Papa read the headline aloud: “Kidnapped Baby Safe.”
“Oh—such a relief!” cried Mama.
“I haven’t stopped thinking about that little boy,” said Sadie.
“Me neither,” Rebecca agreed. Maybe she had even rescued the baby in her movie dream because she’d been worrying so much about the real-life baby who had been kidnapped three days before.
“Read us the details, Papa!” urged Sophie. They all listened as they ate Mama’s warm bread.
Kidnapped Baby Safe
Late last night, six-month-old Christopher Porter was discovered in a basket on the steps of St. Michael’s Church, several miles from where he was stolen last Thursday. According to police, the baby was found unharmed and attired in different clothes from those he was wearing when he was taken.
The infant had been sleeping in his buggy outside Nurden’s Butcher Shop in Manhattan while his young mother shopped, when someone snatched him, leaving behind a ransom note demanding $100. The whole city feared for the baby’s safety. The young parents did not have such funds readily available, but donations poured in from generous neighbors and friends, and those sums, added to the couple’s scant savings, were placed, as the note demanded, in a bag under a bush in Central Park last evening. The ransom note cautioned that no police and no family members were to be present when the money was collected, or the parents would never see their son again.

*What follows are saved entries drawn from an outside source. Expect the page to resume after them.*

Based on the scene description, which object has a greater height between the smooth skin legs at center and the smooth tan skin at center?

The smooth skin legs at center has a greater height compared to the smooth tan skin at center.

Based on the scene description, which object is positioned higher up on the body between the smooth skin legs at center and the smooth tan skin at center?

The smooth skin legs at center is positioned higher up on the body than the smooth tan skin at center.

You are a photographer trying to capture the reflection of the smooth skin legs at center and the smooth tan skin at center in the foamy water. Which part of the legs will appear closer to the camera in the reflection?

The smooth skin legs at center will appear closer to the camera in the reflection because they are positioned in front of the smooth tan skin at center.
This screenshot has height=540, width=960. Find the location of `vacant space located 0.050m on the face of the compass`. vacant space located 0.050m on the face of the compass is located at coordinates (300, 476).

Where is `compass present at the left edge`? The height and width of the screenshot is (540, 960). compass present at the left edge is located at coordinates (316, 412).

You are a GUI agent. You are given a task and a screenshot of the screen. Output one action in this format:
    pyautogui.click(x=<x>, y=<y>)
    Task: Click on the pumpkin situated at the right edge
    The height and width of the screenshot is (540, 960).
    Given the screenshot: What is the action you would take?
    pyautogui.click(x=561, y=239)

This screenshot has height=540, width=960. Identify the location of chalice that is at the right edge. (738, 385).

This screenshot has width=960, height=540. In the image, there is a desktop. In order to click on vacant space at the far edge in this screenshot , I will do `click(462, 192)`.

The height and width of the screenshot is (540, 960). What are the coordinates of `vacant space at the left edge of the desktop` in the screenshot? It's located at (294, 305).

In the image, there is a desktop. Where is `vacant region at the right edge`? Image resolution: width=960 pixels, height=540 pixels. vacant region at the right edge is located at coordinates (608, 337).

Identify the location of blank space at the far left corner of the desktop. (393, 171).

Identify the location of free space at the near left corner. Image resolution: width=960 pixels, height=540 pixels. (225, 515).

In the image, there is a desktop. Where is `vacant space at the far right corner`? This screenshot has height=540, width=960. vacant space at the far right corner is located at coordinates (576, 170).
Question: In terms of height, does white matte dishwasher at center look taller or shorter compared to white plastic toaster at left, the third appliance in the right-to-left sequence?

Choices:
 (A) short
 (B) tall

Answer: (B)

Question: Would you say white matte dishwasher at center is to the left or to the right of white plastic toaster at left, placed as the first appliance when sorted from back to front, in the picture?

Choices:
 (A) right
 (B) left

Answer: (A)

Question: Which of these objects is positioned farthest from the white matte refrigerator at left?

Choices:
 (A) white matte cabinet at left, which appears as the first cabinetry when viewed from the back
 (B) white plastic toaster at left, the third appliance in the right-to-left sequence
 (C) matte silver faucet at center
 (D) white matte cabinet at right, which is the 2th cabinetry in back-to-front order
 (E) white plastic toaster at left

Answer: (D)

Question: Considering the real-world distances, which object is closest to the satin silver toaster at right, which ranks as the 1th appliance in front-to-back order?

Mr. and Mrs. Porter extend their most heartfelt gratitude for the help of their friends and for the safe return of their son.
“Would you pay so much money to get me back?” interrupted Benny, wide-eyed.
Mama ruffled his hair. “I would do anything to keep you safe.”
“You think is only here people disappear?” Grandpa asked solemnly. “In our village in Russia, overnight people disappear—and they never come back.”
Bubbie shuddered. “The tsar and his soldiers,” she said. “Always stirring up trouble for the Jews.”
“This is why we leave Russia and come to America,” said Grandpa, placing his hand over Bubbie’s.
Now, as if talk of kidnapped babies had triggered it, the wail of an unhappy baby filled the air. Rebecca could hear voices coming up the stairwell outside their apartment door. There were thuds and a scraping sound, followed by more voices.
“That must be the new neighbors moving in downstairs,” Mama said. “I heard they were coming soon.”